(Source data)

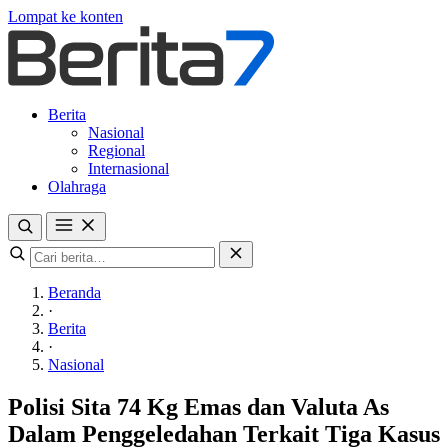
Lompat ke konten
Berita
Nasional
Regional
Internasional
Olahraga
Beranda
·
Berita
·
Nasional
Polisi Sita 74 Kg Emas dan Valuta As
Dalam Penggeledahan Terkait Tiga Kasus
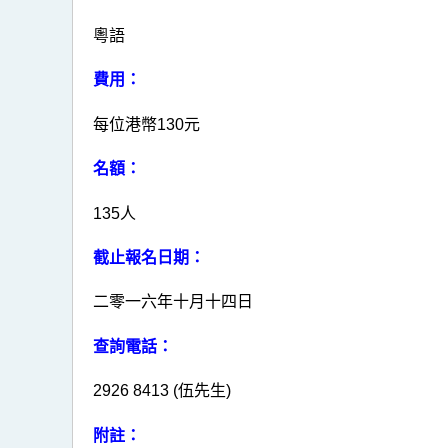
粵語
費用：
每位港幣130元
名額：
135人
截止報名日期：
二零一六年十月十四日
查詢電話：
2926 8413 (伍先生)
附註：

WHAT YOU SHOULD DO. Output the entries above verbatim, leaving out images.

RESPONSE TO THIS TASK.
Lompat ke konten
Berita
Nasional
Regional
Internasional
Olahraga
Beranda
·
Berita
·
Nasional
Polisi Sita 74 Kg Emas dan Valuta As
Dalam Penggeledahan Terkait Tiga Kasus
粵語
費用：
每位港幣130元
名額：
135人
截止報名日期：
二零一六年十月十四日
查詢電話：
2926 8413 (伍先生)
附註：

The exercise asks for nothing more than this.